His condition made it difficult for him to socialise at school, but despite the difficulties he encountered, Boerebach has completed five TAFE music business courses.

==Career==
In 2009, Boerebach founded an Internet radio station called 2PR FM based in Sydney, which played continuous 1970s and 1980s pop music.

He has been described as having the ability to instantly list all the songs on a particular chart from any given week in the 1980s and is able to recall roughly 15 years of Australian music chart top hits, an ability that has been reported as one result of his Asperger syndrome. One of Boerebach's teachers at TAFE, Russell Kilby, contacted him after reading about him in local papers, and encouraged him to try out for the RocKwiz television game show on SBS Television.
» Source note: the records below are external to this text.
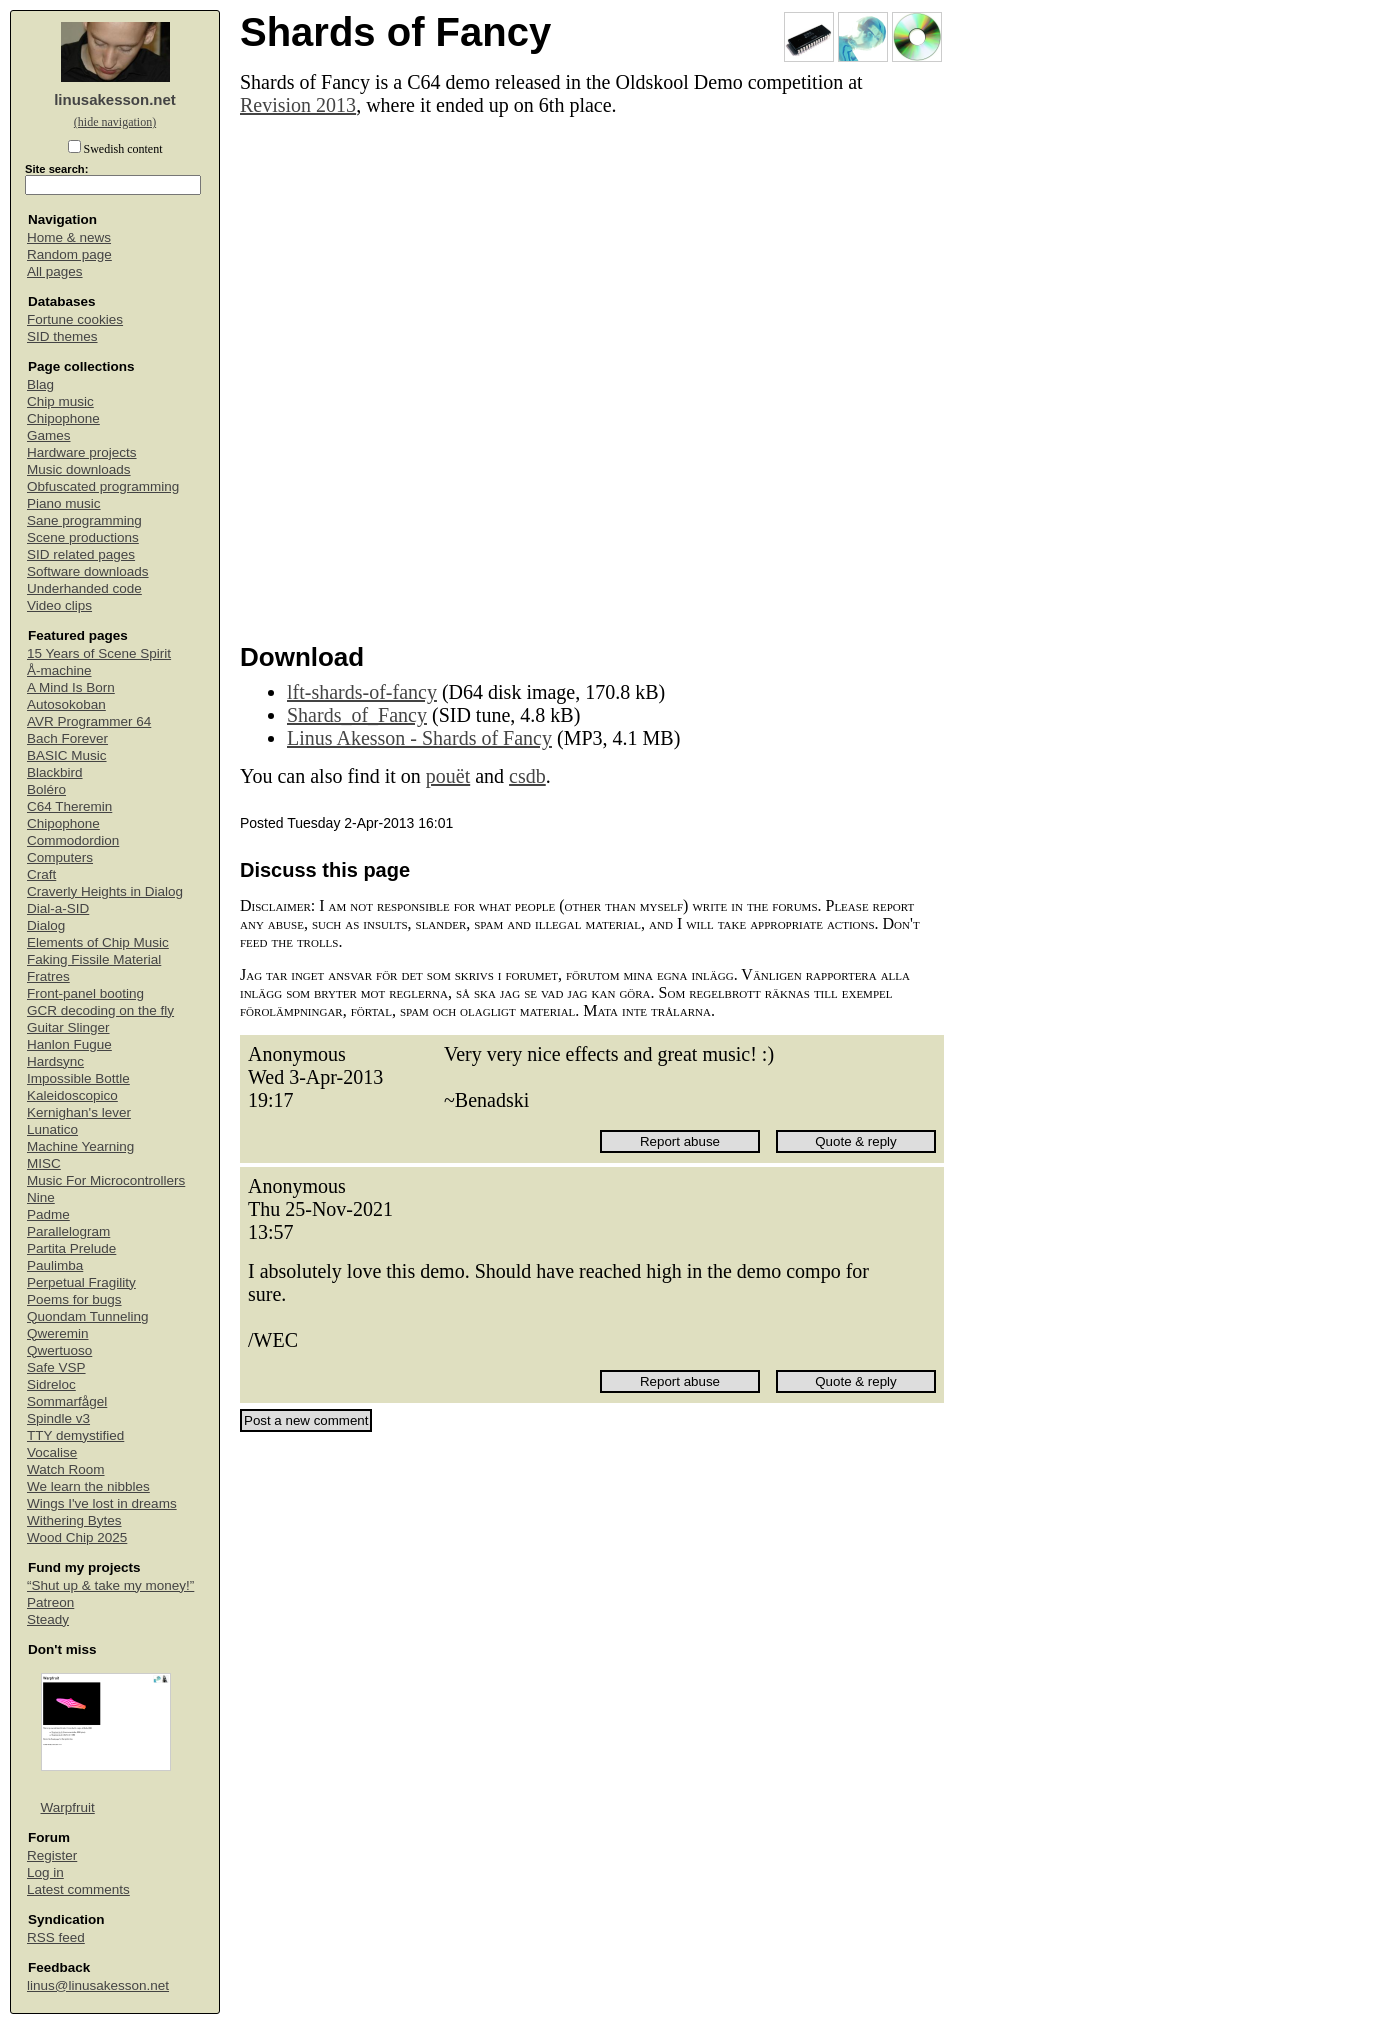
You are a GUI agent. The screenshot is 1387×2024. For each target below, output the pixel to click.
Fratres (48, 976)
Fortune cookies (75, 319)
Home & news (69, 237)
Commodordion (73, 840)
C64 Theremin (69, 806)
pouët (448, 776)
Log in (45, 1872)
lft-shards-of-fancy (362, 692)
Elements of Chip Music (98, 942)
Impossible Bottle (78, 1078)
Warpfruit (68, 1807)
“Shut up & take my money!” (110, 1585)
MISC (44, 1163)
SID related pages (81, 554)
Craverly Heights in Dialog (105, 891)
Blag (40, 384)
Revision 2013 (298, 105)
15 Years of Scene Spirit (99, 653)
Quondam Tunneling (88, 1316)
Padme (48, 1214)
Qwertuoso (59, 1350)
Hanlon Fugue (69, 1044)
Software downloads (88, 571)
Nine (41, 1197)
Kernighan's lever (79, 1112)
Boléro (46, 789)
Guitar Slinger (68, 1027)
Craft (41, 874)
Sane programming (84, 520)
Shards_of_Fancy (357, 715)
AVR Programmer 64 (89, 721)
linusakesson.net (115, 99)
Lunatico (52, 1129)
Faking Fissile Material (94, 959)
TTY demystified (75, 1435)
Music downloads (79, 469)
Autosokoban (66, 704)
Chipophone (63, 418)
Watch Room (66, 1469)
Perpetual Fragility (81, 1282)
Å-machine (59, 670)
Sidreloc (51, 1384)
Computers (60, 857)
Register (52, 1855)
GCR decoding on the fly (100, 1010)
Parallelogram (68, 1231)
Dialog (46, 925)
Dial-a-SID (58, 908)
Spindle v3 (58, 1418)
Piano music (64, 503)
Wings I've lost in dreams (102, 1503)
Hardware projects (82, 452)
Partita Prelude (71, 1248)
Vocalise (52, 1452)
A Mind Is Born (71, 687)
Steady (48, 1619)
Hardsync (55, 1061)
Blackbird (55, 772)
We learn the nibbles (88, 1486)
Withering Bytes (74, 1520)
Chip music (60, 401)
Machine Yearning (80, 1146)
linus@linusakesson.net (98, 1985)
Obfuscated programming (103, 486)
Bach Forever (67, 738)
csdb (527, 776)
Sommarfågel (67, 1401)
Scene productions (83, 537)
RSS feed (56, 1937)
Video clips (59, 605)
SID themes (62, 336)
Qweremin (58, 1333)
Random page (69, 254)
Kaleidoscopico (72, 1095)
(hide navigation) (115, 122)
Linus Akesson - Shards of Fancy (419, 738)
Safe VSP (56, 1367)
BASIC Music (67, 755)
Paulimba (55, 1265)
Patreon (50, 1602)
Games (49, 435)
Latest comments (78, 1889)
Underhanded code (84, 588)
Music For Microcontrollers (106, 1180)
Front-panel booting (85, 993)
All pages (55, 271)
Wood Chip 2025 (77, 1537)
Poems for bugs (74, 1299)
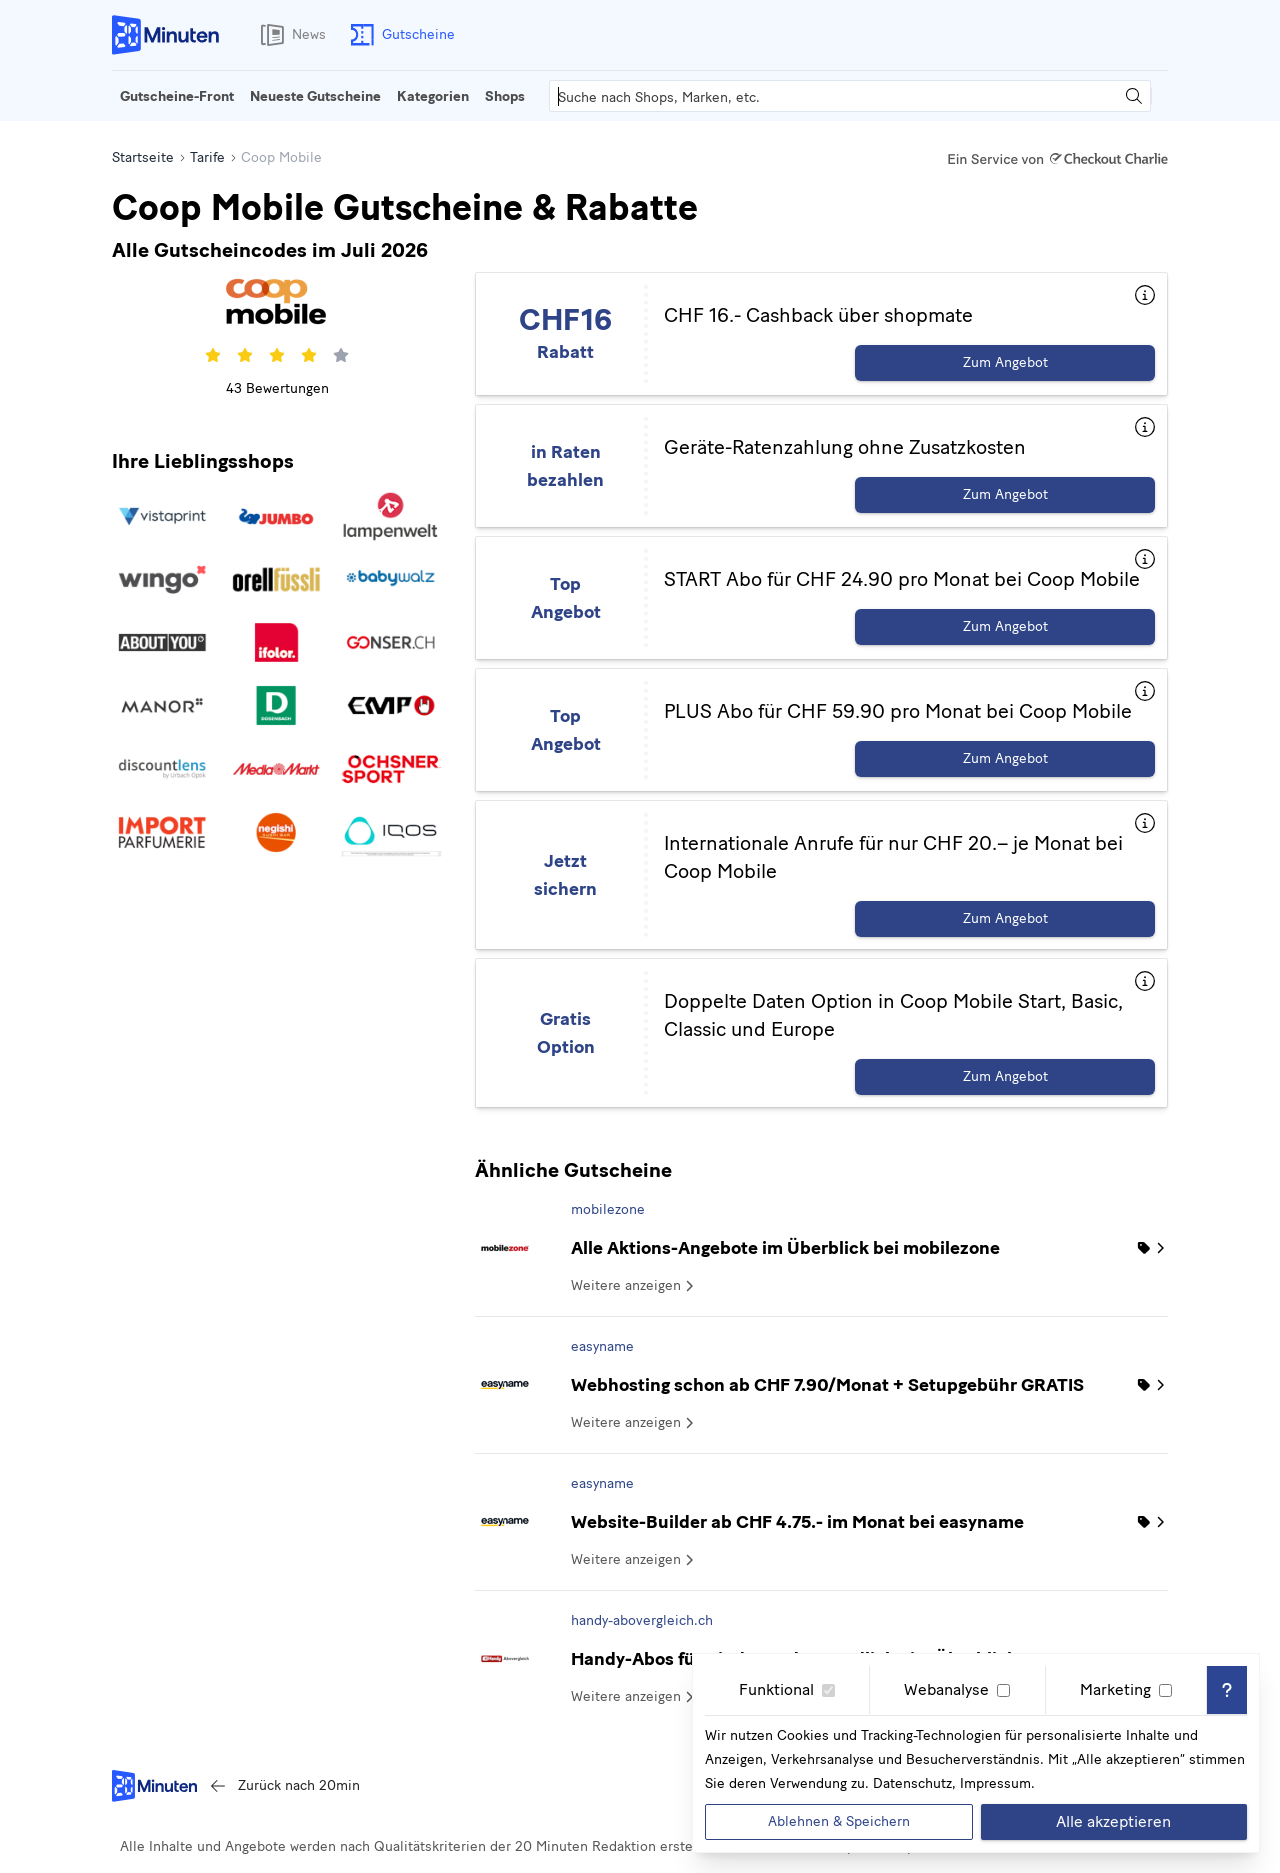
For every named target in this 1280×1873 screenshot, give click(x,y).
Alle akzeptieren (1113, 1821)
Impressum (995, 1783)
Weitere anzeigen (634, 1285)
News (289, 35)
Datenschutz (912, 1783)
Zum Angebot (1005, 362)
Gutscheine (398, 35)
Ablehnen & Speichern (839, 1821)
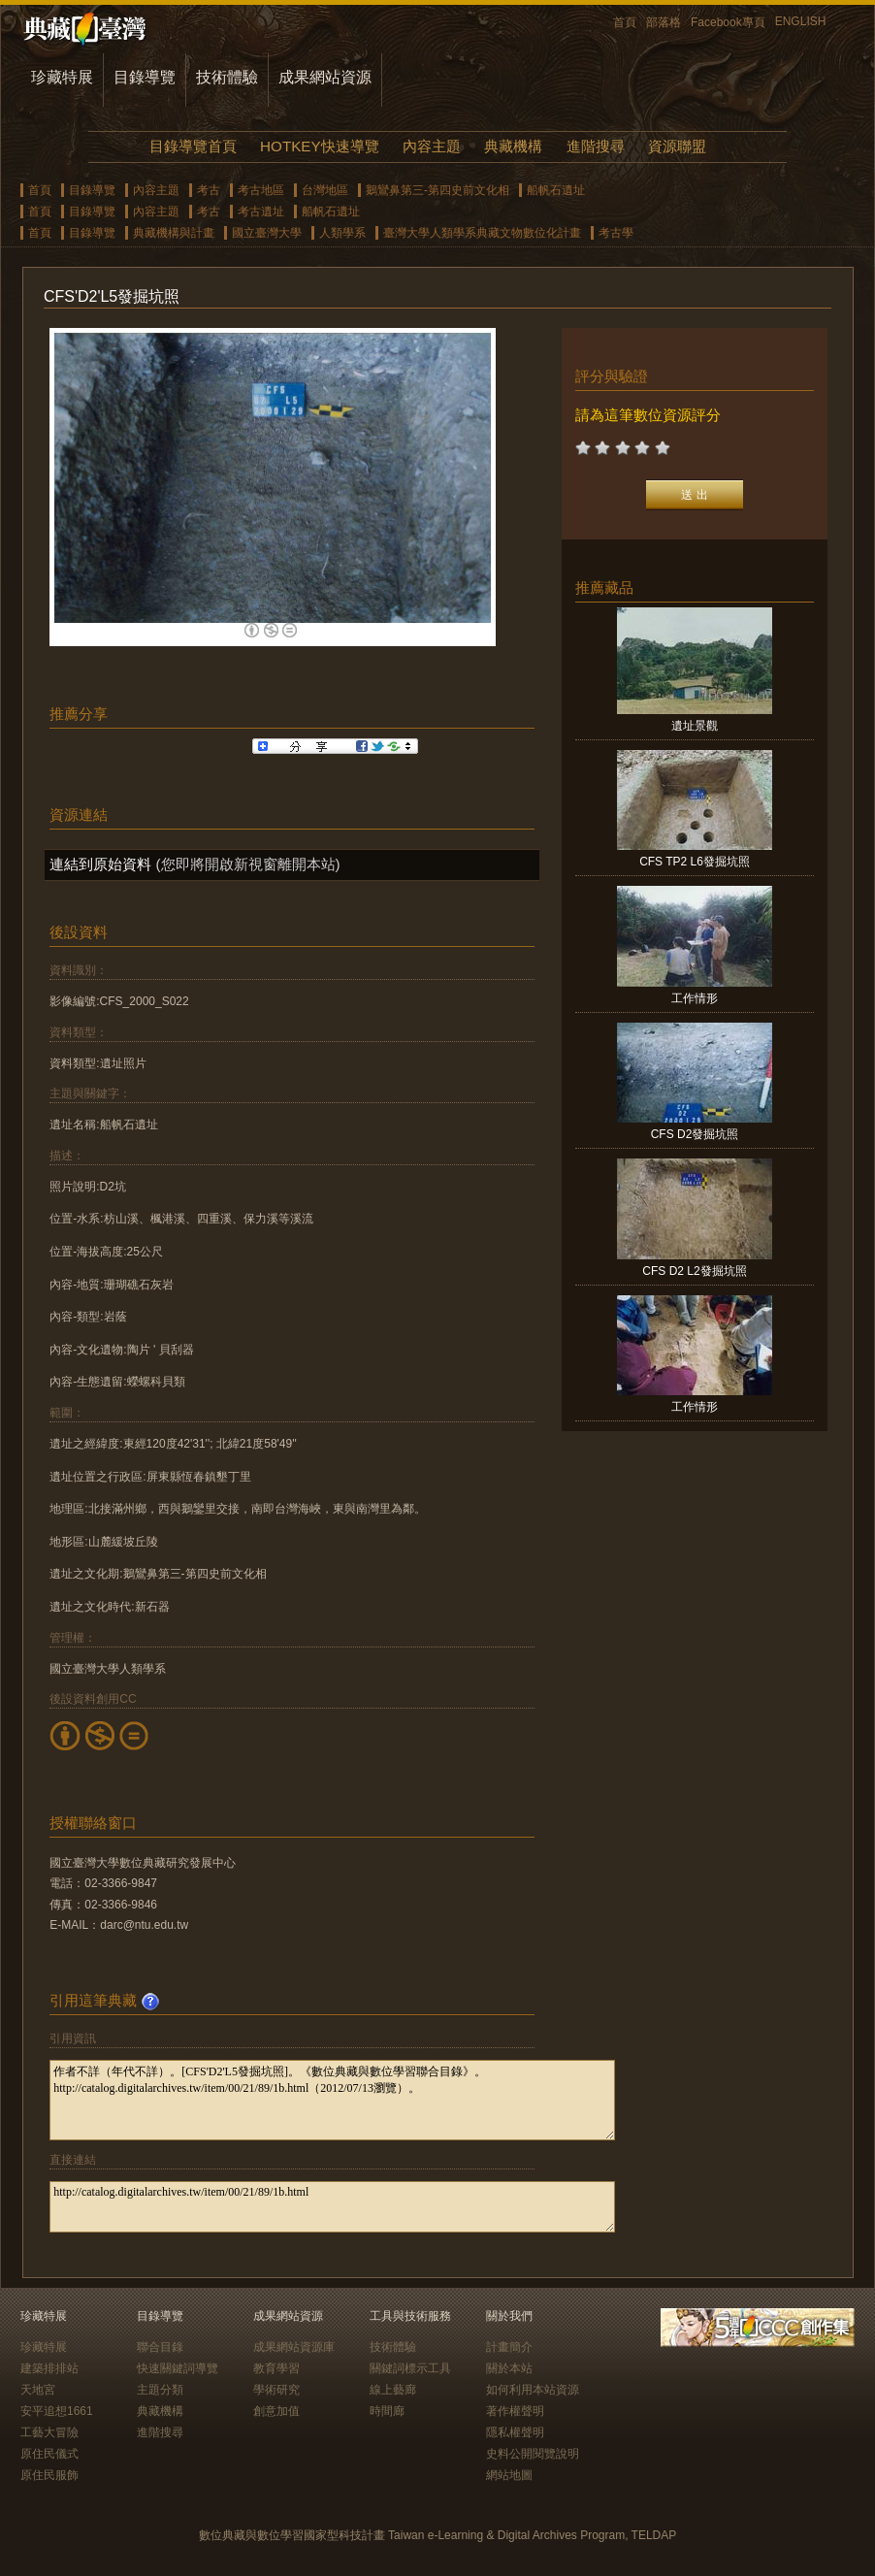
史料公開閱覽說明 (532, 2454)
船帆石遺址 (556, 190)
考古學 (616, 233)
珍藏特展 (62, 77)
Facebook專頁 (728, 22)
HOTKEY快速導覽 (319, 146)
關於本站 (509, 2368)
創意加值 (276, 2411)
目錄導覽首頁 (193, 146)
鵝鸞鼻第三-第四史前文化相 (437, 190)
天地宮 (37, 2390)
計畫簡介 (509, 2347)
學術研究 (276, 2390)
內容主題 (432, 146)
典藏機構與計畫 (173, 233)
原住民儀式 (49, 2454)
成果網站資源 (325, 77)
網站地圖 (509, 2475)
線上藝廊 (393, 2390)
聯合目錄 (160, 2347)
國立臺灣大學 (267, 233)
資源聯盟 (677, 146)
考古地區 (261, 190)
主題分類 (160, 2390)
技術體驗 (227, 77)
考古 (208, 190)
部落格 (663, 22)
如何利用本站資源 (532, 2390)
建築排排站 (49, 2368)
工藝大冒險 (49, 2432)
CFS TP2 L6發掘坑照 (694, 861)
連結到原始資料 (100, 864)
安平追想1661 (56, 2411)
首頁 (624, 22)
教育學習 (276, 2368)
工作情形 (694, 998)
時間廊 (387, 2411)
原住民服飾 (49, 2475)
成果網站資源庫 (294, 2347)
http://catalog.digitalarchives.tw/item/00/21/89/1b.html (332, 2207)
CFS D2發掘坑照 (695, 1134)
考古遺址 (261, 211)
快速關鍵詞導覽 (177, 2368)
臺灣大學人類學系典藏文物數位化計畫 (482, 233)
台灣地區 (325, 190)
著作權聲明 (515, 2411)
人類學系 (342, 233)
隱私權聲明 (515, 2432)
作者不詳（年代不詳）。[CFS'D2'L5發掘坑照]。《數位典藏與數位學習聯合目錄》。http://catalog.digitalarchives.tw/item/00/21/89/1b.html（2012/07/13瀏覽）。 (332, 2100)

Fellow students helped raise funds for the trip to Melbourne to try out for the show, and after passing the public eliminations at The Espy in St Kilda, and meeting with Glenn Baker, the three-time winner of the BBC's "Rock Brain of the Universe", he appeared on the RocKwiz in November 2008.

In 2018, Borebach announced on the 2PR FM website that the station was "currently in a indefinite sabbatical and will be for some time to come, if not permanently", after "ceasing transmission at midnight of Wednesday 1st June 2016".

==Documentary==
A documentary of his preparations for and appearance on the game show was aired under the name Rainman goes to RocKwiz and was shown at the Anchorage International Film Festival in 2010. In 2011, the documentary won an Aloha Accolade at the Honolulu Films Awards.